ファンシーショップに入ってみればすべてが可愛く見えてくる。
なんだか男性の買い物のときとは明らかに違う。
何が違うのかと言われるとなんと言えばいいのか判らない。
右から左から全部のお店に入りたいのだ。
もう見ているだけで楽しいのだ。
このまま居続けると沢山買い込んでしまいそうなので、
一回外へ出ることにした。
女の子ってこんなに違うのか?
どういったらいいのか判らないけどすごく楽しいぞ。
今まで何度も来ているはずの場所なのに、
散々見てきたはずなのに、違う場所のように思えてくる。
心臓の鼓動が早くなっている。
僕はとても楽しんでいるんだ。
少し落ち着こうと外にある自販機のところに向かった。
☆彡
自販機の近くに行くとなんか怖そうな高校生位の男の子が数人居た。
良く見るとその高校生の真ん中で弱そうな高校生が居る。
僕は近づいていくと弱そうな高校生が苛められていた。
「何か言ってみろや」
真ん中に居る子がビンタされている。
押し倒そうとしたり足を蹴ったり見ていて段々と腹が立ってきた。
(苛めとかありえんし、こいつらマジでムカつく。)
僕は近づいていくと、苛めている一人が近づいている僕に気が付いた。
「なんか用か?」
「三人で弱いやつ1人を苛めるとかありえんし!」
「はぁ?なんだこいつ」
僕に三人の男たちが向かってきた。
1人が僕の肩を小突いた。
「ムカつくって言ってるんだよ。
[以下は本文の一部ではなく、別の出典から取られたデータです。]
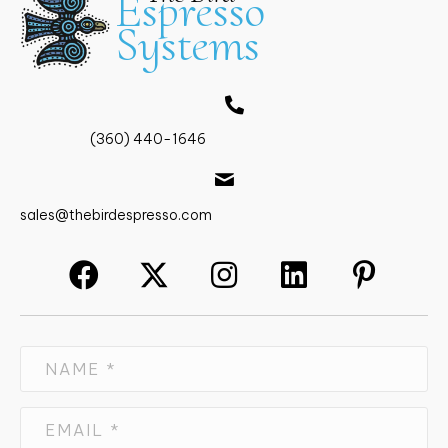
Espresso
The
Systems
options
may
be
chosen
on
the
(360) 440-1646
product
page
sales@thebirdespresso.com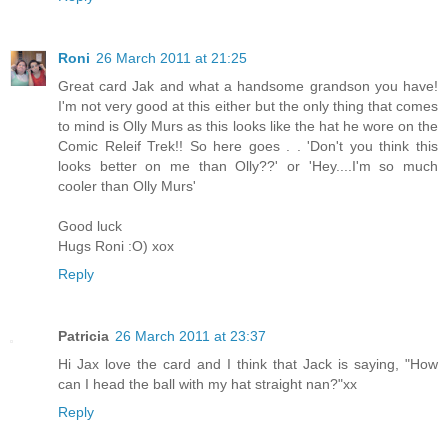
Roni
26 March 2011 at 21:25
Great card Jak and what a handsome grandson you have!
I'm not very good at this either but the only thing that comes
to mind is Olly Murs as this looks like the hat he wore on the
Comic Releif Trek!! So here goes . . 'Don't you think this
looks better on me than Olly??' or 'Hey....I'm so much
cooler than Olly Murs'
Good luck
Hugs Roni :O) xox
Reply
Patricia
26 March 2011 at 23:37
Hi Jax love the card and I think that Jack is saying, "How
can I head the ball with my hat straight nan?"xx
Reply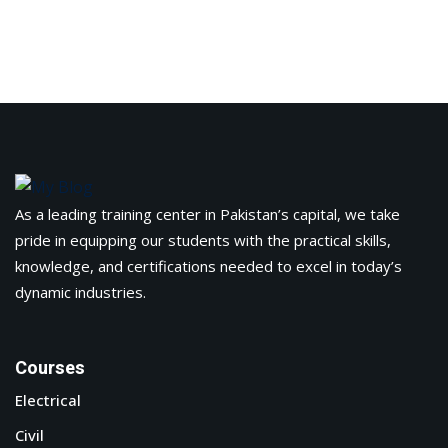
As a leading training center in Pakistan’s capital, we take
pride in equipping our students with the practical skills,
knowledge, and certifications needed to excel in today’s
dynamic industries.
Courses
Electrical
Civil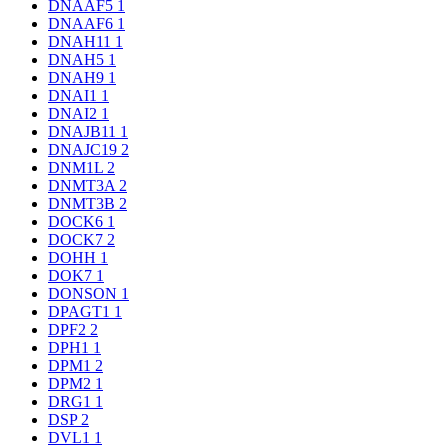
DNAAF5
1
DNAAF6
1
DNAH11
1
DNAH5
1
DNAH9
1
DNAI1
1
DNAI2
1
DNAJB11
1
DNAJC19
2
DNM1L
2
DNMT3A
2
DNMT3B
2
DOCK6
1
DOCK7
2
DOHH
1
DOK7
1
DONSON
1
DPAGT1
1
DPF2
2
DPH1
1
DPM1
2
DPM2
1
DRG1
1
DSP
2
DVL1
1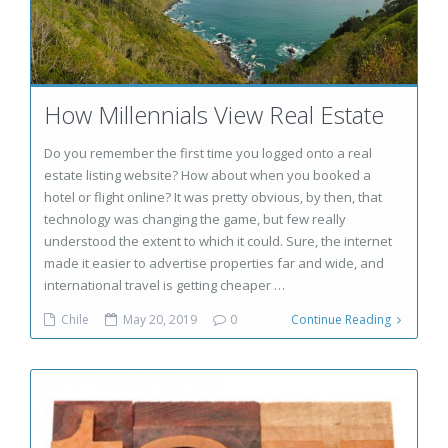
How Millennials View Real Estate
Do you remember the first time you logged onto a real
estate listing website? How about when you booked a
hotel or flight online? It was pretty obvious, by then, that
technology was changing the game, but few really
understood the extent to which it could. Sure, the internet
made it easier to advertise properties far and wide, and
international travel is getting cheaper …
Chile
May 20, 2019
0
Continue Reading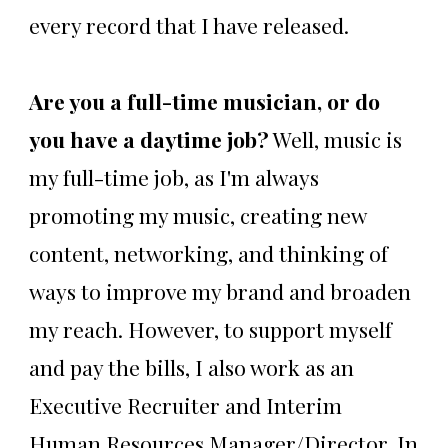
every record that I have released.
Are you a full-time musician, or do
you have a daytime job?
Well, music is
my full-time job, as I'm always
promoting my music, creating new
content, networking, and thinking of
ways to improve my brand and broaden
my reach. However, to support myself
and pay the bills, I also work as an
Executive Recruiter and Interim
Human Resources Manager/Director. In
ボケが!」
僕は1人の顔に思いっきりパンチした。
すると殴られた男は僕に殴り返してきて、
ついに男三人を相手に喧嘩が始まった。
僕はそいつらを何度も何度も殴ったはずだが力の差がありすぎた。
左の頬を殴られ、
他の一人は僕のお腹を強く殴りつけられ、
僕はその場で倒れこんでしまった。
それでも怒り頂点の三人は倒れこんだ僕に蹴りを食らわせる。
「警備員さん!こっちです!」
大声で叫ぶ声が聞こえた。
その声を聞いて一目散に三人の男が逃げ去っていく。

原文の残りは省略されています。